** Exercise objective **
Although the records contain pictures, the copy should leave them out and match everything else exactly.

** Dataset records **

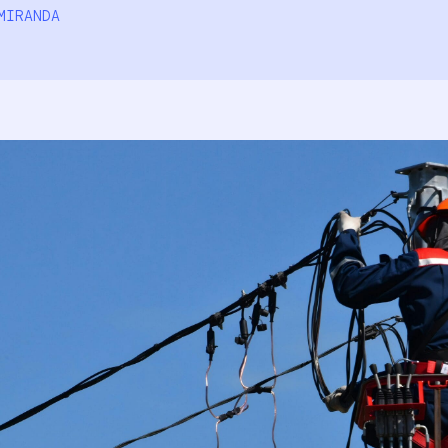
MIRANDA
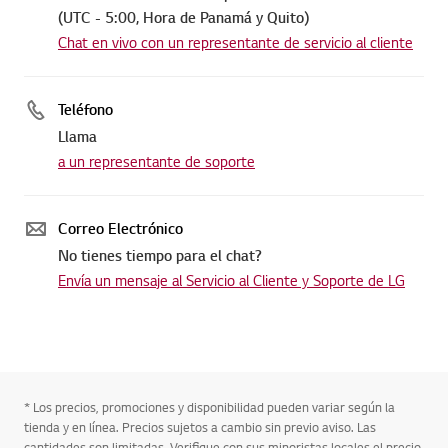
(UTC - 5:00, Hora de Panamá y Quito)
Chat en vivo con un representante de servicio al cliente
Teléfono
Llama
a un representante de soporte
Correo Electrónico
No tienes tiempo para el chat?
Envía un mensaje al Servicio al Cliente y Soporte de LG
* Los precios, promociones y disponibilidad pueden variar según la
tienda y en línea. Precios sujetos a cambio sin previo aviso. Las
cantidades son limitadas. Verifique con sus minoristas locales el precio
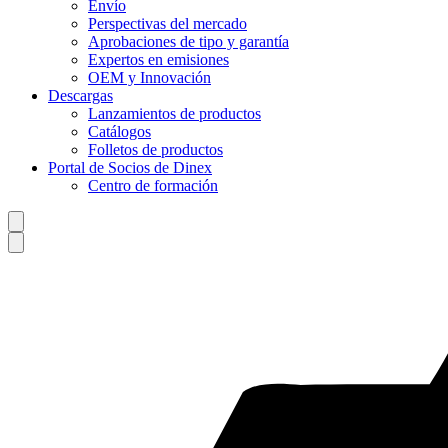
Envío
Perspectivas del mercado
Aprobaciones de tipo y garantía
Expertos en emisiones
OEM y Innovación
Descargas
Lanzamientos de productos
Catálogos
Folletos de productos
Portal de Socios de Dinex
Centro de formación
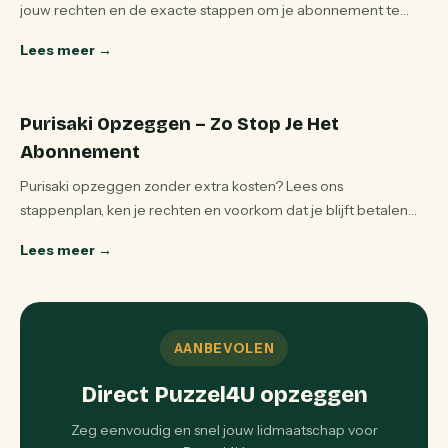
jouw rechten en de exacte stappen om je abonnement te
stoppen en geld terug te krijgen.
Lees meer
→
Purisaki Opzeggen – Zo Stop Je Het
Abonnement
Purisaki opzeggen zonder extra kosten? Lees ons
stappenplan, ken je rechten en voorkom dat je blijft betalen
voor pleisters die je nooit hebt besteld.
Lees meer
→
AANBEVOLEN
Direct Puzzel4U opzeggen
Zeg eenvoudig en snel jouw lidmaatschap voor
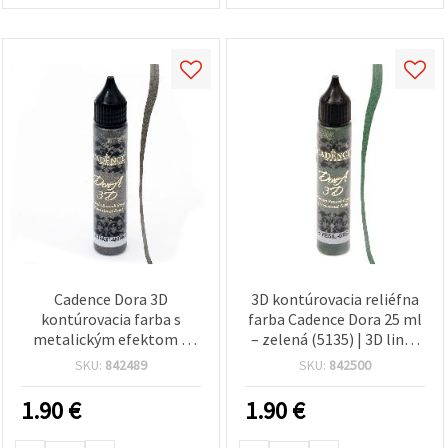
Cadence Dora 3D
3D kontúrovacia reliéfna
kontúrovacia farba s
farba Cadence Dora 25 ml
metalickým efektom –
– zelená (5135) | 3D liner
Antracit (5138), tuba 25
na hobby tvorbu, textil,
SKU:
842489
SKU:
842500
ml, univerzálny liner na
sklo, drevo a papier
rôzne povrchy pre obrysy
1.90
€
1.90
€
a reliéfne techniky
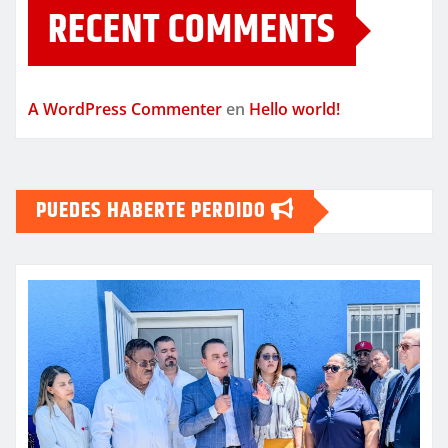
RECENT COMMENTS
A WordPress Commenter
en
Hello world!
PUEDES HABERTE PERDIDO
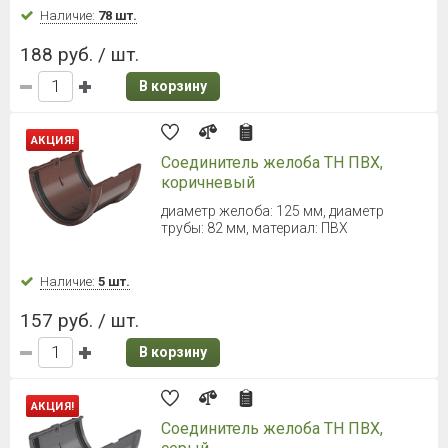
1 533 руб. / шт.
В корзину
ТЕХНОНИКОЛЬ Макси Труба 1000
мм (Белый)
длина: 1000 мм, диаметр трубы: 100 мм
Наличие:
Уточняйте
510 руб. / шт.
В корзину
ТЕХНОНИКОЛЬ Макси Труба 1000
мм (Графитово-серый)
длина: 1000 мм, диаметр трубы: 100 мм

** Output of the exercise **
MIRANDA
(UTC - 5:00, Hora de Panamá y Quito)
Chat en vivo con un representante de servicio al cliente
Teléfono
Llama
a un representante de soporte
Correo Electrónico
No tienes tiempo para el chat?
Envía un mensaje al Servicio al Cliente y Soporte de LG
* Los precios, promociones y disponibilidad pueden variar según la
tienda y en línea. Precios sujetos a cambio sin previo aviso. Las
cantidades son limitadas. Verifique con sus minoristas locales el precio
Envío
Perspectivas del mercado
Aprobaciones de tipo y garantía
Expertos en emisiones
OEM y Innovación
Descargas
Lanzamientos de productos
Catálogos
Folletos de productos
Portal de Socios de Dinex
Centro de formación
jouw rechten en de exacte stappen om je abonnement te
stoppen en geld terug te krijgen.
Lees meer
→
Purisaki Opzeggen – Zo Stop Je Het
Abonnement
Purisaki opzeggen zonder extra kosten? Lees ons
stappenplan, ken je rechten en voorkom dat je blijft betalen
voor pleisters die je nooit hebt besteld.
Lees meer
→
AANBEVOLEN
Direct Puzzel4U opzeggen
Zeg eenvoudig en snel jouw lidmaatschap voor
Cadence Dora 3D
3D kontúrovacia reliéfna
kontúrovacia farba s
farba Cadence Dora 25 ml
metalickým efektom –
– zelená (5135) | 3D liner
Antracit (5138), tuba 25
na hobby tvorbu, textil,
SKU:
842489
SKU:
842500
ml, univerzálny liner na
sklo, drevo a papier
rôzne povrchy pre obrysy
1.90
€
1.90
€
a reliéfne techniky
RECENT COMMENTS
A WordPress Commenter
en
Hello world!
PUEDES HABERTE PERDIDO
1 533 руб. / шт.
В корзину
ТЕХНОНИКОЛЬ Макси Труба 1000
мм (Белый)
длина: 1000 мм, диаметр трубы: 100 мм
Наличие:
Уточняйте
510 руб. / шт.
В корзину
ТЕХНОНИКОЛЬ Макси Труба 1000
мм (Графитово-серый)
длина: 1000 мм, диаметр трубы: 100 мм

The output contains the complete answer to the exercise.